Fusing GFP to the Carboxy Terminus of Your Favorite Protein

Design oligonucleotide primers for polymerase chain reaction (PCR)

The same primers used for the pFA6a plasmid can be used for pDH3 and pDH5. See Wach et al., Yeast Vol. 13: 1065–1075 (1997) for a discussion of primer selection.
We typically use ~60 mer PAGE-purified oligos with ~40 bp homology to the gene of interest.

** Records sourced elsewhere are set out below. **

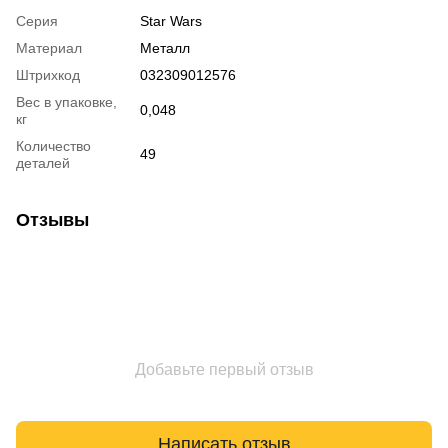
Серия
Star Wars
Материал
Металл
Штрихкод
032309012576
Вес в упаковке,
0,048
кг
Количество
49
деталей
Отзывы
Добавьте первый отзыв
Написать отзыв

Forward primer: (5' to 3'):

(~40 bp upstream of stop codon)-GGTCGACGGATCCCCGGG

Reverse primer: (5' to 3' bottom strand):

(~40 bp downstream of stop codon)-ATCGATGAATTCGAGCTCG

Amplify the integration cassette from the plasmid


A polymerase with relatively high fidelity and high activity is necessary. The Roche Expand Long Template PCR system has worked well for us. The following protocol assumes use of the Expand system.
We find it helps to linearize the plasmid with NotI before using it as a template for PCR. Only a 15 minute digestion is necessary.
For a 50 µl of PCR reaction, make two solutions:

Solution 1:

Reagent Volume (µl)
75 ng/µl linearized plasmid 1
100 pmole/µl forward primer 0.5
100 pmole/µl reverse primer 0.5
2.5 mM dNTP ( 2.5 mM each ) 10
dH2O 13

Solution 2:

Reagent Volume (µl)
Buffer #3 (provided) 5
Expand polymerase mix 0.75
dH2O 19.25
Mix solutions well individually. Combine and mix well again.
Run using the following PCR conditions:
  • 94°C for 2 minutes
  • 92°C for 10 seconds
  • 50°C for 30 seconds
  • 68°C for 4 minutes
Repeat previous three steps 9 times. Then,
  • 92°C for 10 seconds
  • 50°C for 30 seconds
  • 68°C for 4 minutes + 20 seconds per cycle
Repeat previous three steps 18 times. Then,
  • 68°C for 7 minutes
  • 4°C indefinitely
Run 5 µL on gel to confirm PCR reaction.

Transform yeast with the cassette

  1. Grow a 10 ml culture of diploid cells to ~90 Klett units (mid-log phase). This is enough for two transformations. Scale up as necessary.
  2. Pellet cells at 4°C at 5,000 x g for 5 minutes. Decant supernatant.
  3. Wash cells with 5 ml of dH2O.
  4. Resuspend cells in 100 µl of 100 mM lithium acetate (LiOAc).
  5. Transfer to two Eppendorf tubes.
  6. During cell preparation, boil sheared salmon sperm carrier DNA for 5 min and then place on ice for at least 2 minutes.
  7. Pellet cells in microfuge for 15 sec. Decant supernatant.
  8. Add IN THIS ORDER to one tube:
    1. 240 µl of 50% PEG (mol. wt. 3350)
    2. 36 µl of 1.0 M LiOAc
    3. 25 µl of salmon sperm carrier DNA (10 mg/ml stock solution)
    4. 45 µl of cassette (from PCR reaction above)
  9. Mix. Place in 30°C rotator and leave for 45 minutes.
  10. Heat shock in 42°C water bath for 25 minutes.
  11. Pellet at 6,000 x g for 1 minute.
  12. Resuspend in 100 µl of dH2O
  13. Plate mix on 2 YPD plates and incubate at 30°C overnight.
  14. Replica plate to the appropriate selective medium (YPD G418 or SD -his) the following day.
  15. After 2 days at 30°C, pick large colonies and streak for single colonies on selective medium.
NOTE: If transformation efficiency is low, try doubling the amount of carrier DNA or replacing your stock. In our experience, the carrier DNA is crucial for efficient transformation.
Finally one should confirm the correct integration by PCR.